=== TASK GOAL ===
Begin the reply with the line containing "KATEGORİLER" and end it with the final line of the listing, reproducing every line between exactly and adding nothing.

=== RECORDED DATA ===
########################################
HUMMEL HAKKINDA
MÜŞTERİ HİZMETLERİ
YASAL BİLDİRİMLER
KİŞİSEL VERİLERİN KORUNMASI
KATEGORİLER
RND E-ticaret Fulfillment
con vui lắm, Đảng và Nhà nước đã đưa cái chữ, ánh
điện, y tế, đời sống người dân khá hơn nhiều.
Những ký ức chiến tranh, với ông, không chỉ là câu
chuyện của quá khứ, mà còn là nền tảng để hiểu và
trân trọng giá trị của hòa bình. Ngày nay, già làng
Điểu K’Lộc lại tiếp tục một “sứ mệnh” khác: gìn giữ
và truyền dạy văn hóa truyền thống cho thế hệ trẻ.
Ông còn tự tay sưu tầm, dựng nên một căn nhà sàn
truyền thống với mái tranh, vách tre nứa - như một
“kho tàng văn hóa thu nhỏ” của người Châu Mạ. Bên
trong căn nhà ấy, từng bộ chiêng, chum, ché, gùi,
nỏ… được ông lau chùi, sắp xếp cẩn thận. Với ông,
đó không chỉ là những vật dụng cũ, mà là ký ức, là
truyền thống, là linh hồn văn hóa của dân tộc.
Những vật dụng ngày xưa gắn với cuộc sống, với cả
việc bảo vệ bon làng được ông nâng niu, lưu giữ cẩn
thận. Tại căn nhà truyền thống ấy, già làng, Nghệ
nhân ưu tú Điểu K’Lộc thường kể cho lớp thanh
########################################
=== TASK RESPONSE ===
KATEGORİLER
RND E-ticaret Fulfillment
con vui lắm, Đảng và Nhà nước đã đưa cái chữ, ánh
điện, y tế, đời sống người dân khá hơn nhiều.
Những ký ức chiến tranh, với ông, không chỉ là câu
chuyện của quá khứ, mà còn là nền tảng để hiểu và
trân trọng giá trị của hòa bình. Ngày nay, già làng
Điểu K’Lộc lại tiếp tục một “sứ mệnh” khác: gìn giữ
và truyền dạy văn hóa truyền thống cho thế hệ trẻ.
Ông còn tự tay sưu tầm, dựng nên một căn nhà sàn
truyền thống với mái tranh, vách tre nứa - như một
“kho tàng văn hóa thu nhỏ” của người Châu Mạ. Bên
trong căn nhà ấy, từng bộ chiêng, chum, ché, gùi,
nỏ… được ông lau chùi, sắp xếp cẩn thận. Với ông,
đó không chỉ là những vật dụng cũ, mà là ký ức, là
truyền thống, là linh hồn văn hóa của dân tộc.
Những vật dụng ngày xưa gắn với cuộc sống, với cả
việc bảo vệ bon làng được ông nâng niu, lưu giữ cẩn
thận. Tại căn nhà truyền thống ấy, già làng, Nghệ
nhân ưu tú Điểu K’Lộc thường kể cho lớp thanh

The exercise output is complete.